Photo: Josie Desmarais

Dix ans après avoir fait élire son premier député, Québec solidaire fait encore face à des détracteurs qui avancent que ce parti de «pelleteux de nuages» «dépense de l’argent de Monopoly». La co-porte-parole de la formation politique, Manon Massé, demeure calme devant ces attaques. «Ça leur appartient. Notre job, c’est de démontrer qu’on sait de quoi on parle», assure-t-elle. Quatrième, et dernière, de notre série d’entrevues avec les leaders des principaux partis.

Dans le transport, vous proposez de mettre fin au développement autoroutier, de mettre des péages sur les ponts, de pénaliser les propriétaires de véhicules à essence, de réduire de moitié les tarifs du transport en commun et d’ajouter 38 stations de métro dans la région de Montréal. Dans quel ordre vous prévoyez réaliser ces projets et surtout, dans quel délai?
L’enjeu environnemental est le plus important parce que la dette écologique est plus importante que n’importe quoi. On veut laisser une planète à ceux qui nous suivent. Tout ce qu’on a proposé, c’est entre maintenant et 2030. Dans notre premier mandat, on enclenche le Grand Montréal express. Est-ce que les 38 stations seront construites? Non, mais les bureaux de projet seront là. On va un peu plus loin en mettant des liens est-ouest, comme le tram-train sur Notre-Dame, ou comme à Laval, où une étude d’un lien est-ouest [sera réalisée]. En 2030, on aura fait sur l’ensemble du territoire québécois 12,6G$ d’investissements. Cet argent, on n’a pas besoin de l’emprunter, on l’a déjà. Il se trouve dans le Fonds des générations.

Qu’est-ce qui en est des mesures touchant les automobilistes?
Dans un premier mandat, Québec solidaire ne mettra pas de péages. Il faut offrir des choix aux gens avant de [pénaliser] l’auto solo. Dans un premier mandat, il y a seulement l’imposition de taxes aux stationnements hors rue. Ça a un prix parce que [ces stationnements] encouragent l’auto solo. Ça arrivera à la fin d’un premier mandat.

Ensuite, on a des étapes pour l’électrification complète des voitures. En 2030, il n’y a que des voitures hybrides et électriques dans les concessionnaires.

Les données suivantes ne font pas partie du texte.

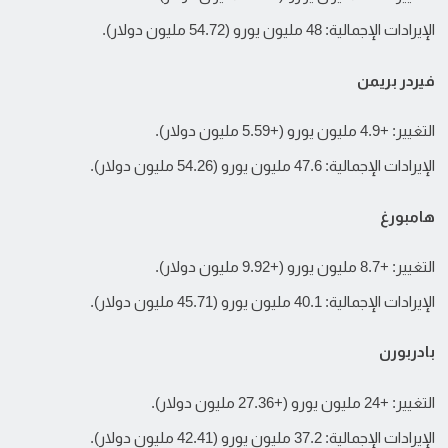
الإيرادات الإجمالية: 48 مليون يورو (54.72 مليون دولار).
فيردر بريمن
التغيير: +4.9 مليون يورو (+5.59 مليون دولار).
الإيرادات الإجمالية: 47.6 مليون يورو (54.26 مليون دولار).
هامبورغ
التغيير: +8.7 مليون يورو (+9.92 مليون دولار).
الإيرادات الإجمالية: 40.1 مليون يورو (45.71 مليون دولار).
بادربورن
التغيير: +24 مليون يورو (+27.36 مليون دولار).
الإيرادات الإجمالية: 37.2 مليون يورو (42.41 مليون دولار).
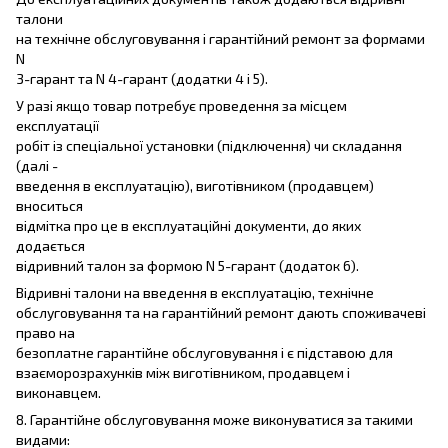
талони
на технічне обслуговування і гарантійний ремонт за формами
N
3-гарант та N 4-гарант (додатки 4 і 5).
У разі якщо товар потребує проведення за місцем
експлуатації
робіт із спеціальної установки (підключення) чи складання
(далі -
введення в експлуатацію), виготівником (продавцем)
вноситься
відмітка про це в експлуатаційні документи, до яких
додається
відривний талон за формою N 5-гарант (додаток 6).
Відривні талони на введення в експлуатацію, технічне
обслуговування та на гарантійний ремонт дають споживачеві
право на
безоплатне гарантійне обслуговування і є підставою для
взаєморозрахунків між виготівником, продавцем і
виконавцем.
8. Гарантійне обслуговування може виконуватися за такими
видами:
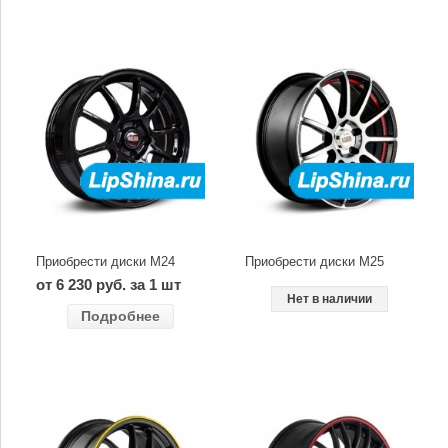
Приобрести диски M24
Приобрести диски M25
от 6 230 руб. за 1 шт
Нет в наличии
Подробнее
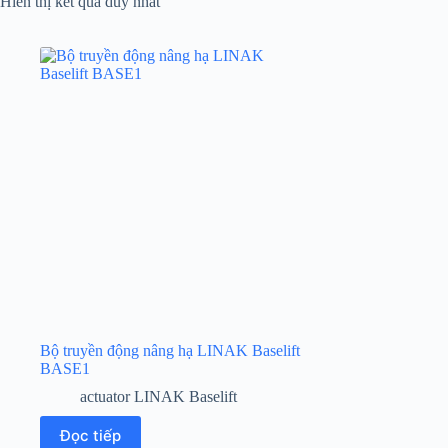
Hiển thị kết quả duy nhất
Bộ truyền động nâng hạ LINAK Baselift
BASE1
actuator LINAK Baselift
Đọc tiếp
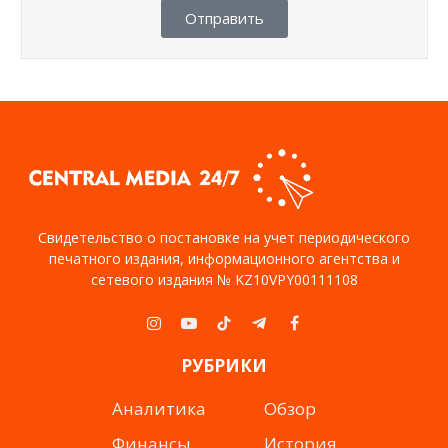
Отправить
Свидетельство о постановке на учет периодического
печатного издания, информационного агентства и
сетевого издания № KZ10VPY00111108
Instagram
YouTube
TikTok
Telegram
Facebook
РУБРИКИ
Аналитика
Обзор
Финансы
История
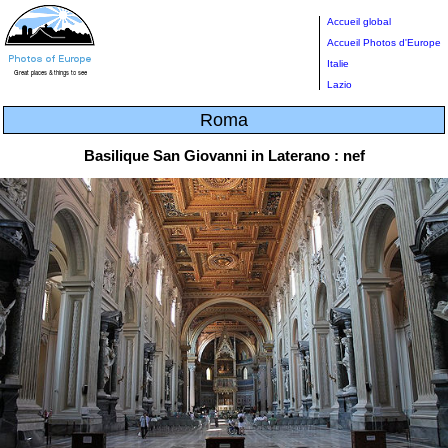
Accueil global
Accueil Photos d'Europe
Italie
Lazio
Roma
Basilique San Giovanni in Laterano : nef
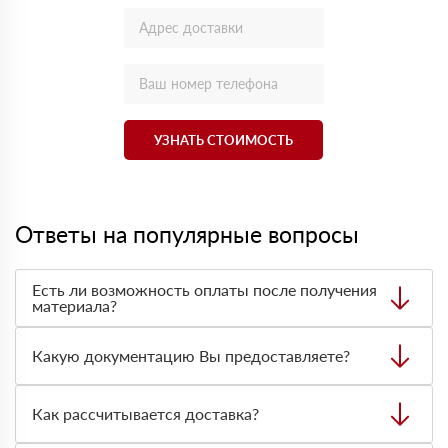
УЗНАТЬ СТОИМОСТЬ
Ответы на популярные вопросы
Есть ли возможность оплаты после получения
материала?
Да. Самый распространенный способ оплаты у нас -
оплата по факту получения товара. При этом, если
Какую документацию Вы предоставляете?
доставленный товар был ненадлежащего качества, то
Вы вправе от него отказаться.
С каждой товарной позицией мы предоставляем все
сертификаты и паспорта качества, а также товарно-
Как рассчитывается доставка?
транспортную накладную.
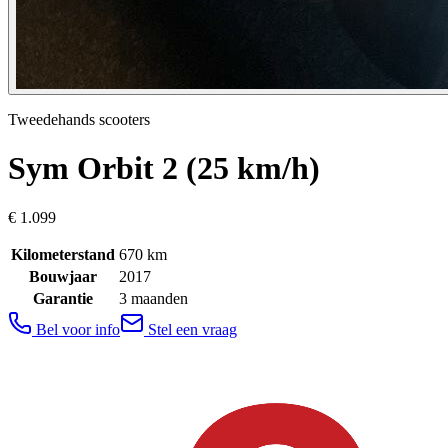
Tweedehands scooters
Sym
Orbit 2 (25 km/h)
€ 1.099
Kilometerstand
670
km
Bouwjaar
2017
Garantie
3 maanden
Bel voor info
Stel een vraag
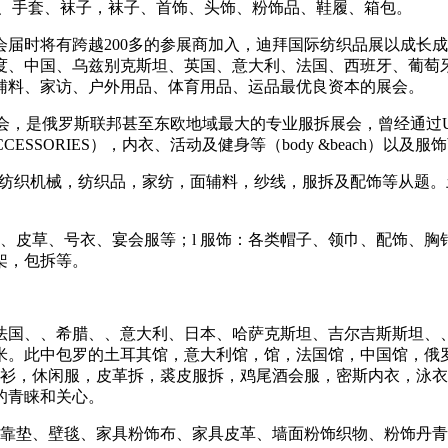
、手套、袜子，袜子、首饰、头饰、粉饰品、鞋履、箱包。
时将有跨越200多的参展商加入，迪拜国际纺织品展以成长成
度、中国、乌兹别克斯坦、英国、意大利、法国、西班牙、葡萄
辅料、家访、户外用品、体育用品、运品最优良资本的展会。
是俄罗斯联邦甚至东欧地域最大的专业服拆展会，曾经通过UFI
ORIES），内衣、活动及健身等（body &beach）以及服饰商铺（S
，包罗纺织机械，纺织品，家纺，面辅料，纱线，服拆及配饰等从题
皮草、号衣、宴会服等；l 服饰：各类帽子、领巾、配饰、胸针
架，包拆等。
国、、希腊、、意大利、日本、哈萨克斯坦、吉尔吉斯斯坦、、
0多平米。此中包罗的土耳其馆，意大利馆，馆，法国馆，中国馆
织衫，休闲服，皮革拆，裘皮服拆，鸡尾酒会服，密斯内衣，泳衣
的青睐和关心。
靠垫、壁毯、家具粉饰布、家具皮革、墙面粉饰织物、粉饰丹青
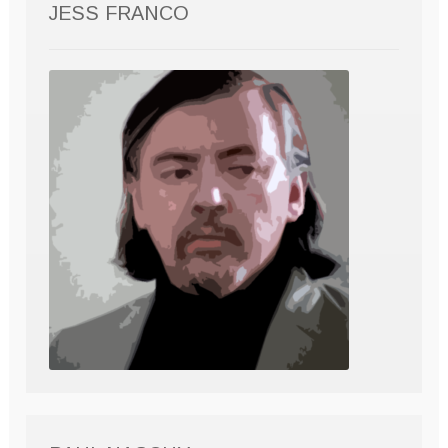
JESS FRANCO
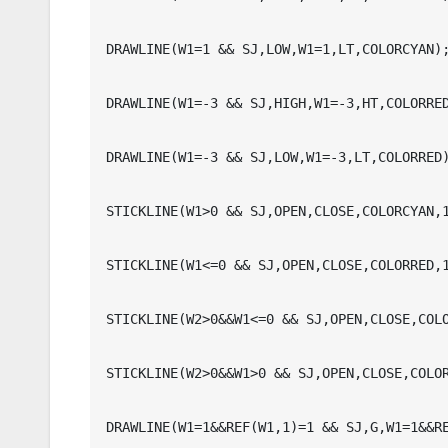
DRAWLINE(W1=1 && SJ,LOW,W1=1,LT,COLORCYAN);
DRAWLINE(W1=-3 && SJ,HIGH,W1=-3,HT,COLORRED
DRAWLINE(W1=-3 && SJ,LOW,W1=-3,LT,COLORRED)
STICKLINE(W1>0 && SJ,OPEN,CLOSE,COLORCYAN,1
STICKLINE(W1<=0 && SJ,OPEN,CLOSE,COLORRED,1
STICKLINE(W2>0&&W1<=0 && SJ,OPEN,CLOSE,COLO
STICKLINE(W2>0&&W1>0 && SJ,OPEN,CLOSE,COLOR
DRAWLINE(W1=1&&REF(W1,1)=1 && SJ,G,W1=1&&RE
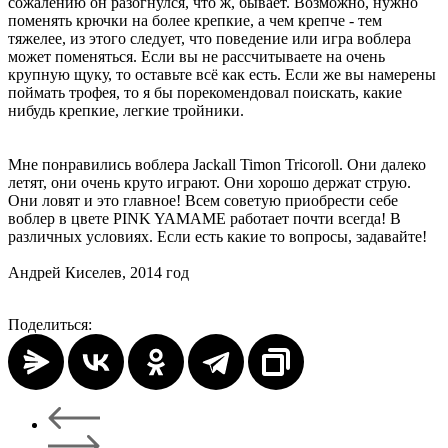
сожалению он разогнулся, что ж, бывает. Возможно, нужно
поменять крючки на более крепкие, а чем крепче - тем
тяжелее, из этого следует, что поведение или игра воблера
может поменяться. Если вы не рассчитываете на очень
крупную щуку, то оставьте всё как есть. Если же вы намерены
поймать трофея, то я бы порекомендовал поискать, какие
нибудь крепкие, легкие тройники.
Мне понравились воблера Jackall Timon Tricoroll. Они далеко
летят, они очень круто играют. Они хорошо держат струю.
Они ловят и это главное! Всем советую приобрести себе
воблер в цвете PINK YAMAME работает почти всегда! В
различных условиях. Если есть какие то вопросы, задавайте!
Андрей Киселев, 2014 год
Поделиться:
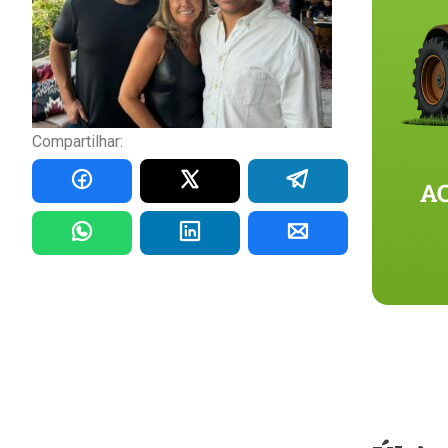
Compartilhar:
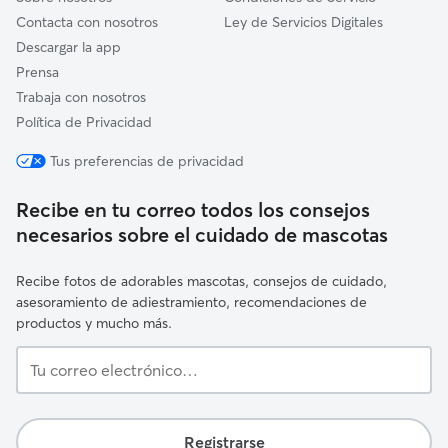
Contacta con nosotros
Ley de Servicios Digitales
Descargar la app
Prensa
Trabaja con nosotros
Política de Privacidad
Tus preferencias de privacidad
Recibe en tu correo todos los consejos
necesarios sobre el cuidado de mascotas
Recibe fotos de adorables mascotas, consejos de cuidado,
asesoramiento de adiestramiento, recomendaciones de
productos y mucho más.
Tu
correo
electrónico…
Registrarse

En 2040, il n’y a que des voitures électriques chez les concessionnaires. En 2050, il n’y a plus de voitures à essence sur nos routes. Parallèlement à ça, on n’abandonne pas le monde, on remet sur pied le programme Faites de l’air qui compense le retrait des vieux véhicules. C’est souvent les gens les plus démunis qui toughent leur char le plus longtemps possible.

Que pensez-vous du projet de monorail entre Montréal et Québec?
On a regardé le monorail. On a regardé le train à grande fréquence. Ce qu’on s’engage à faire, dans un premier mandat, c’est de mettre sur pied un bureau de projet pour un lien haute vitesse entre Québec et Montréal. Mais notre objectif pour 2050, c’est que le réseau se rende dans les villes importantes. Je ne garantis pas que ce lien se rendra jusqu’à Ungava…

Comment entrevoyez-vous les relations entre un gouvernement solidaire et la Ville de Montréal, qui a désormais un nouveau statut avec la Loi sur la métropole?
Nous devons absolument décentraliser les pouvoirs, et pas juste les responsabilités. Pour notre premier mandat, ce que les municipalités veulent, c’est un transfert de 1% de la TVQ. On dit qu’il n’y a pas de trouble, mais on le transfère en fonction de quoi?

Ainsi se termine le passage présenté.